Dovecot 2.4 and Debian 13

@CTS, thank you for your perspective. Just to clarify, I am testing both the current version for Debian 12 — even if not ready for Debian 13 — and the upcoming Virtualmin 8. My feedback specifically concern certain Dovecot directives and their expected locations. I also asked whether my post should be redirected to GitHub, so I’m confident my intent is clear. Continuing this back-and-forth is unlikely to be constructive, as the points I’ve made are clear—perhaps just misunderstood.

@ADDISON74
Yes I think you’re intent is not clear.
Testing a release that Cleary states that it is not for intended OS target and there being a almost ready to release version for said new Target OS is a waste of energy and this whole thread is corrupt because you’re intent is still not understood.

I wish we could all help with you’re original post but it is just pointless now.
If you find something in the not yet released Virtualmin 8 that does not run correctly please report to staff but testing on Virtualmin 7.x for Debian 13 is beating a dead horse now.
Have a blessed day

For it to be actionable, you have to be testing some reasonable combination of things (i.e. not Virtualmin 7 on an unsupported distro), and something specific (i.e. if you’re talking about Debian 12 and Virtualmin 7, or Debian 13 and the dev version of the Virtualmin 8 installer, those are two totally different things…different branches in git, different software repos, different packages). It isn’t clear what installer you used where you’ve having to do all these changes…if you used the Virtualmin 7 installer, everything you’ve mentioned is expected to fail. If you used the Virtualmin 8 dev installer, almost everything you’ve mentioned is expected to work and reports to the contrary are useful.

But, I can’t keep up with a bunch of different things intermingled in one topic.

Webmin should already understand include files in the Dovecot configuration, but we’ll need to make sure we’re modifying the right things in Virtualmin-Config, and I’m trying to carve out some time for testing this weekend.
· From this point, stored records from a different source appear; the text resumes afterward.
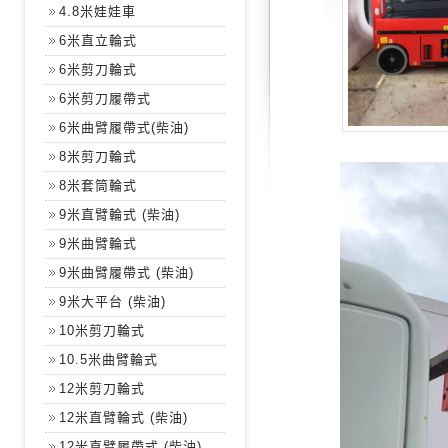
4.8米娃娃車
6米直立輪式
6米剪刀輪式
6米剪刀履帶式
6米曲臂履帶式(柴油)
8米剪刀輪式
8米套筒輪式
9米直臂輪式 (柴油)
9米曲臂輪式
9米曲臂履帶式 (柴油)
9米大平台 (柴油)
10米剪刀輪式
10.5米曲臂輪式
12米剪刀輪式
12米直臂輪式 (柴油)
12米直臂履帶式 (柴油)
Normally, when there’s a conf.d where we can override things, we’ll add something like 90-virtualmin.conf to place our configuration in, but Dovecot hasn’t always had that (but it has had it for much longer than 2.4 and we’ve supported config files in that layout for some time), and we’ve never converted to doing it that way in the Virtualmin installer for this particular service. Probably worth doing, though. We like to keep config in places where people can understand what we do and what their OS did (both so we don’t catch the blame for dumb things Ubuntu does, and so people can easily compare their system to a known-good Virtualmin system and know/understand what specific changes we make during install).
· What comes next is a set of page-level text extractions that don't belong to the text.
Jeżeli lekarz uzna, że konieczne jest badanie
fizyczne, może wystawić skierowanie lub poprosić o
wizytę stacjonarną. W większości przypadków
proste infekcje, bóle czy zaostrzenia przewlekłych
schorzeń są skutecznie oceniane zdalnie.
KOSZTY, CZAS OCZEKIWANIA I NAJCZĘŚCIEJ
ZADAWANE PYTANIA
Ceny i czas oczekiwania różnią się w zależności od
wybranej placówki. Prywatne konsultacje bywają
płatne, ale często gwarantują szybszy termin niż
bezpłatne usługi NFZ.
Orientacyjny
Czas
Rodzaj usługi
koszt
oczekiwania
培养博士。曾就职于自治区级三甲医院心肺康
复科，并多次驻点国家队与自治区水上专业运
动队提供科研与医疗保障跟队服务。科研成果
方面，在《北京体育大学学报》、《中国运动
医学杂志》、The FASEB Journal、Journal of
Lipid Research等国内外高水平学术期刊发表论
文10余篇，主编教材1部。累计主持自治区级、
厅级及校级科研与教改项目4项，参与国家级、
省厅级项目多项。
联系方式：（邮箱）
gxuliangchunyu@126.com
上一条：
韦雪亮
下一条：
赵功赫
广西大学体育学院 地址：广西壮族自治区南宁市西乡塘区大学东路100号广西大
@CTS: I’d like to clarify my intent from an engineering perspective and respond to both points raised here.

The initial testing on Debian 13 with Virtualmin 7 was not meant as an attempt to make an unsupported stack work in production, nor as a bug report for 7.x. It was deliberately used as a way to explore the failure surface and better understand what expectations are reasonable for Virtualmin 8, especially given prior statements that many of these issues had already been analyzed and addressed. From that standpoint, starting with a known-broken combination can still provide useful context when evaluating whether the next major version actually closes those gaps.

I also want to note that, in my opinion, Virtualmin has faced and resolved far more severe issues in the past than what is being discussed in this thread. The points raised here are relatively minor by comparison and primarily relate to configuration hygiene and upgrade safety, not fundamental functionality.
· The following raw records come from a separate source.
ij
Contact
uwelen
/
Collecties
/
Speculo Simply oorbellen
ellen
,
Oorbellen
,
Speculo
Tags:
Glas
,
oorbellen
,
@Joe: Thank you for the detailed explanation and for taking the time to look into this more thoroughly. I appreciate you considering additional testing and the idea of placing Virtualmin-managed settings into a dedicated file (for example, a 90-virtualmin.conf under conf.d). That separation is exactly what I was aiming to highlight: clearly delineating OS defaults from Virtualmin-managed configuration makes systems easier to reason about and significantly reduces the risk of accidental overwrites during upgrades.

I fully agree that actionable reports should be based on reasonable and supported combinations. Once I complete testing with Debian 13 and the Virtualmin 8 development installer, I’ll report any unexpected behavior in that context specifically.

Thanks again for the time and effort put into reviewing this — it’s appreciated.